The end of milk quotas in 2015 represents the end of an administrative management of the milk industry for around thirty years, whereby each producer had a production target which they could not exceed without incurring a levy.

To usher in the new economic era heralded by the end of the quotas, the French government has imposed contracts between large enterprises including Danone and Lactalis and the dairy farmers who supply their milk. Their aim is to secure a stable income for farmers, whose business was shaken in 2009 and 2010 by repeated crises due to lower milk prices and who were set to lose out at the hands of processors based on their initial overtures to farmers.

In April this year, farming minister LeMaire rebuked the processors, denouncing as “unacceptable” their initial proposals to farmers. He demanded “fair and equitable” contracts be drawn up. The negotiation process between the farmers and large businesses is now underway in France.
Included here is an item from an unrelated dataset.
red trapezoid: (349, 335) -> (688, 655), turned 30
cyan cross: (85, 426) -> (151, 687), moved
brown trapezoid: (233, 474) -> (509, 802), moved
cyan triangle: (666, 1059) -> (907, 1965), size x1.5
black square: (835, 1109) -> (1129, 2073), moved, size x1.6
The French dairy union FNPL, a branch of the national FNSEA farming union, announced in a statement on Friday that the discussions “were progressing well.” The union has long supported the idea of contracts, on the condition that they are negotiated with input from stakeholders throughout the supply chain. To this end they have urged producers to form collectives, the better to stand up to the large companies.

Benoît Champalaune, a producer from Brittany and president of the Young Farmers (JA) union who sells to Lactalis (the largest French processor, which deals with 15,000 producers) said it was time farmers “woke up”. M Champalaune said, “Alone a farmer is nothing compared to Lactalis.” He is the co-founder of the “Association of Lactalis Suppliers of Britanny,” (APLBL), which aims to work cooperatively to negotiate fair contracts with the dairy giant.
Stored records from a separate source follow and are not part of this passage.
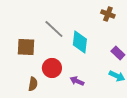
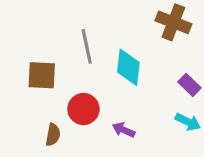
brown cross: (108, 14) -> (173, 22), size x1.5
gray line: (54, 29) -> (87, 46), turned 35

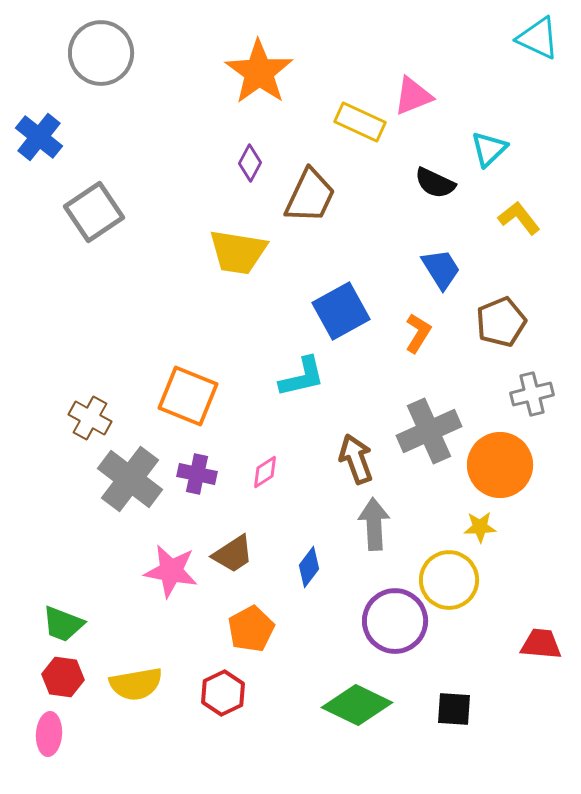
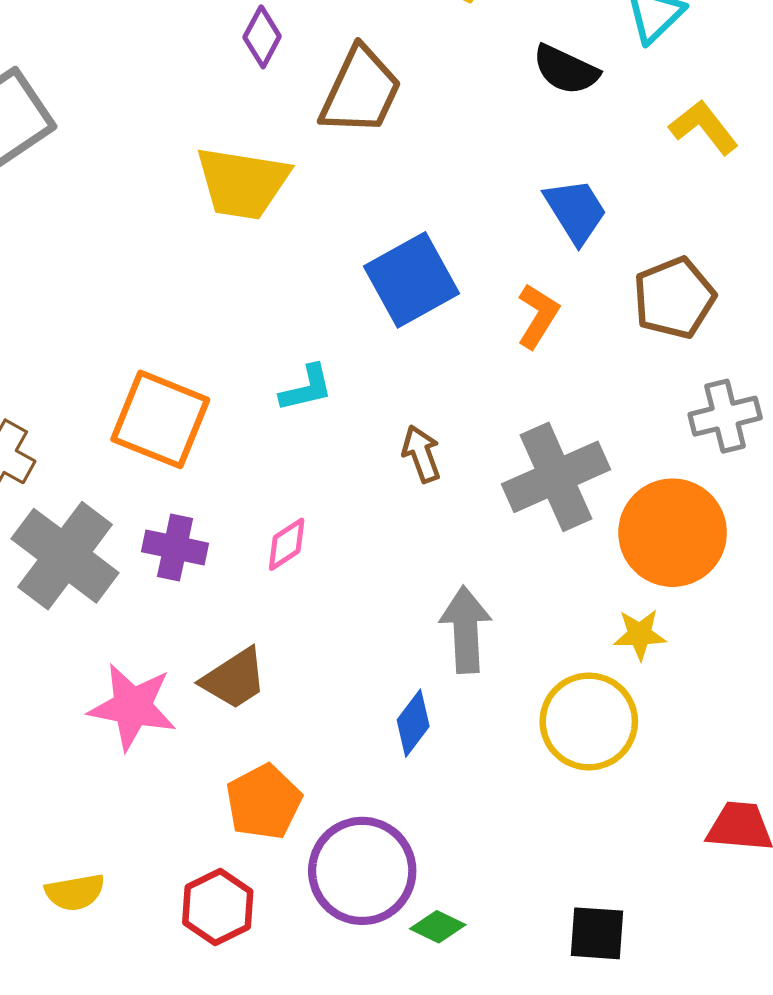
cyan L-shape: (302, 377) -> (306, 388), moved, size x0.7
brown arrow: (356, 459) -> (421, 454), moved, size x0.7
blue diamond: (309, 567) -> (413, 723), moved
purple circle: (395, 621) -> (362, 871), moved
yellow semicircle: (136, 684) -> (75, 892), size x0.7
green diamond: (357, 705) -> (438, 927), size x0.5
The negotiations between the APLBL and Lactalis have broken down over the role played by producer organisations, as Lactalis want to deal directly with the farmer. The company has mounted the pressure by fixing a deadline of 30th September on the producers, who have asked for more time to complete the negotiations.

French newspaper Libération reported today that the FNPL union has called upon dairy farmers to remain stalwart and not give in to deadlines set by the companies. According to the newspaper, FNPL head Gilles Psalmon, had asserted that, while Lactalis refused to recognize the producers’ organizations, they would not sign contracts.

Other smaller unions have called for the creation of a single national milk board; the France Milk Board would represent all producers, rather than working on the basis of one producer organisation per company. They also suggest the price of milk be based on the cost to the producer; under current circumstances this would mean a milk price of 412€ per 1,000 litres compared to between 350 and 355€/1,000L today.